Karen West (https://methownet.com/grist/features/namingpearrygin.html) wrote this biography of Ben and his life as an outcast, mostly likely by his choice:
B.F. "Ben" Pearrygin scouted the
Methow Valley in 1887, one year after it opened to white settlement. He
claimed land on the lake that bears his name and would have taken up
squatters rights until the land was surveyed and he could file for a
homestead.
In 1888 he showed brothers Emil and Albert Ventzke
around and advised them where to take up squatters rights. The Ventzkes
were Prussian/German immigrants whose parents settled in Wisconsin.

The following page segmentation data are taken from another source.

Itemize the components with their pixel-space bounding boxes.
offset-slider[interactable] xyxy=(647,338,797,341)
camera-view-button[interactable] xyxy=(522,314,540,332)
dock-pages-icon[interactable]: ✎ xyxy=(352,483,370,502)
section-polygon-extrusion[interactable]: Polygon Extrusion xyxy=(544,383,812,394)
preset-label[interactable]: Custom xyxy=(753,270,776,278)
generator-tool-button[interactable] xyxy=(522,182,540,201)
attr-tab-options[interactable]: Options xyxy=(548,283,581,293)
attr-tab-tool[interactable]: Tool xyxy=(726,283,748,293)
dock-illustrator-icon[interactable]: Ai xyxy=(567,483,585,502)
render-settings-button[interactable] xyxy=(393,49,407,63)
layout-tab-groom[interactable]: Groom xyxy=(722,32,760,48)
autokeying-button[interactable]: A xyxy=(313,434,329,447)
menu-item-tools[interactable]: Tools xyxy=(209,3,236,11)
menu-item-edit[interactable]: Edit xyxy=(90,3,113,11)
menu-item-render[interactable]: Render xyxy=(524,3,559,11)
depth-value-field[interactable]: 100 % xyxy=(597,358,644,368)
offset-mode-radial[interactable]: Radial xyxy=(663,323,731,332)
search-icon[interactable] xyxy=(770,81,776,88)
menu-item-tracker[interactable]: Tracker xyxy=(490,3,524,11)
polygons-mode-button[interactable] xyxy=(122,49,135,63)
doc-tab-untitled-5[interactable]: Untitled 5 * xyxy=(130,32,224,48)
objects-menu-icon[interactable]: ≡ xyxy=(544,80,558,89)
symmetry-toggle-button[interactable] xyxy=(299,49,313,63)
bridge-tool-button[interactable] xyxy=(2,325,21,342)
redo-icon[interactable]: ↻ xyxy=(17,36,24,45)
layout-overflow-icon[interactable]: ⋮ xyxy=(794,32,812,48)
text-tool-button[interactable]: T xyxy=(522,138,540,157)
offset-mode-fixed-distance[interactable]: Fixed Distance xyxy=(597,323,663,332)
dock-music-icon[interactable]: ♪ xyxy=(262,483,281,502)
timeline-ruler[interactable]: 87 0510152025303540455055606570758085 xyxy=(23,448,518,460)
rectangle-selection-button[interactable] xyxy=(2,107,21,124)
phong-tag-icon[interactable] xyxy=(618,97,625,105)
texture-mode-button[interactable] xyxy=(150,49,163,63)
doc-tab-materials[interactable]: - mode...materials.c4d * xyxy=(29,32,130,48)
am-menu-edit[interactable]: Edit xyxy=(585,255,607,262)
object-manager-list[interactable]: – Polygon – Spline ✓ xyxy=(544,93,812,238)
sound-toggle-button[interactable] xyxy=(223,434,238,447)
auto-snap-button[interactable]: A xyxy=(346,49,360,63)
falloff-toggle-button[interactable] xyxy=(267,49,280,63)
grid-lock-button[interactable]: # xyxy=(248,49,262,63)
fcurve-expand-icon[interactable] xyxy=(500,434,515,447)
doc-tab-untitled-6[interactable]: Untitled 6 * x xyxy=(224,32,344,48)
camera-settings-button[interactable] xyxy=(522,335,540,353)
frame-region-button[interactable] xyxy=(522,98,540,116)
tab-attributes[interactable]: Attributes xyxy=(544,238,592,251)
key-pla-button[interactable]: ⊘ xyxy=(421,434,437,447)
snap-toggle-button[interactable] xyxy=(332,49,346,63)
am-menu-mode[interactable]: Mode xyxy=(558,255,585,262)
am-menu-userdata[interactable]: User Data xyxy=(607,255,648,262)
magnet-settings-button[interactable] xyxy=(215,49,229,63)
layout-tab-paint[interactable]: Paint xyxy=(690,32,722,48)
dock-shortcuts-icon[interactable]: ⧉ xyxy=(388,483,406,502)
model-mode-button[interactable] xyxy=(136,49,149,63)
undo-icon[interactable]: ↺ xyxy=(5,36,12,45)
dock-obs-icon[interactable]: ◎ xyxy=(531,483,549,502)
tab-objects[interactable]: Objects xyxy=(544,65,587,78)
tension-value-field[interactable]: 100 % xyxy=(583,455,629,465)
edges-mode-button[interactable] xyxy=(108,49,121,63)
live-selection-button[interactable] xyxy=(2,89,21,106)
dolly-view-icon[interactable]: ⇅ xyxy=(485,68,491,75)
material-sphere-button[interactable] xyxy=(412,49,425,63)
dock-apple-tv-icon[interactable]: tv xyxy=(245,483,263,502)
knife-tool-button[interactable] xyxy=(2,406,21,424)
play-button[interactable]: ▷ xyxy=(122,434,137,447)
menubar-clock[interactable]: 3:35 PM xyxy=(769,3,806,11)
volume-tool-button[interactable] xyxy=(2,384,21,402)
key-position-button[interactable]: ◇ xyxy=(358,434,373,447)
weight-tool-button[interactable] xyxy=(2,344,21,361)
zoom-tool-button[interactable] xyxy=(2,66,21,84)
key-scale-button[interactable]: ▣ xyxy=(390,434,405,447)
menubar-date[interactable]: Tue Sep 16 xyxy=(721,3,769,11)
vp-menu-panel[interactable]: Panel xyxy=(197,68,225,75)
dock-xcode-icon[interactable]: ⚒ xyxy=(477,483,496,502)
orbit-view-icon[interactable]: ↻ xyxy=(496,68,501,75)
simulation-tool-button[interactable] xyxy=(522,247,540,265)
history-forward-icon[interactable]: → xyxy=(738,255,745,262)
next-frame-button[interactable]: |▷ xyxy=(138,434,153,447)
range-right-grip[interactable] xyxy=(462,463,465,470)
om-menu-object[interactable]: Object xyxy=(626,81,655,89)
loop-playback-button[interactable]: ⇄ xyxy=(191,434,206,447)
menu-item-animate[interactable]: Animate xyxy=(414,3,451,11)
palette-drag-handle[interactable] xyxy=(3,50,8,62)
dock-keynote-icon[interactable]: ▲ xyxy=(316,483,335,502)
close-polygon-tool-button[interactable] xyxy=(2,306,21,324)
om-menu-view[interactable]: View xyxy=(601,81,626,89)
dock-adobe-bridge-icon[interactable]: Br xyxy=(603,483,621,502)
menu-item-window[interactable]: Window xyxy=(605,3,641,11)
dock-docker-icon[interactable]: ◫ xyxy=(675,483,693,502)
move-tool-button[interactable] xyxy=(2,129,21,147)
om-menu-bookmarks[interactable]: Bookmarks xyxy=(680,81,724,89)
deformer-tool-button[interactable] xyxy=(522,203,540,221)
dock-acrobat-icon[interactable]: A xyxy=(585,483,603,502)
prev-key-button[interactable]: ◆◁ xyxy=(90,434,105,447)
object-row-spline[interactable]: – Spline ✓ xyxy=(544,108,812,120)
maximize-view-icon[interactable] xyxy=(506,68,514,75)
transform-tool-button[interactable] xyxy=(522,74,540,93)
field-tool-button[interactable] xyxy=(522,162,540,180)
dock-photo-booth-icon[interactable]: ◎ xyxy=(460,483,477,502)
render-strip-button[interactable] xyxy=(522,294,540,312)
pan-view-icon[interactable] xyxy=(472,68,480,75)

Emil, who was about 21 years old, settled near Cub Creek, and Albert,
who was a few years older, near Rock View on the north fork of the
Methow River, now more commonly known as the Chewuch River. (Their
brother Fred Ventzke, a surveyor, took up a homestead near Winthrop in
1898.)
Little is known about Ben Pearrygin. The most
complete, and unflattering, description of him is in an excerpt from a
letter dated Jan. 21, 1916. It was written by Guy Waring, who founded
Winthrop, to Professor Meany at the University of Washington. Meany had
inquired about the origin of local place names. Waring said,
"Pearrygin Lake ... was named after Benjamin Franklin Pearrygin; who
was the third squatter in the valley and who located on this lake's
shore. He was from Southern Illinois and had the appearance of one's
ideal Portugese Pirate. I have little doubt that he was of Southern
European descent and originally a "Perugino." He was undoubtedly an
evil man and, I suspected, had sold his soul to the devil but had not
collected the pay! He met his death by falling out of a barn loft while
drunk and died after five days of agony that more than expiated all
his sins. He was a merry soul, withal."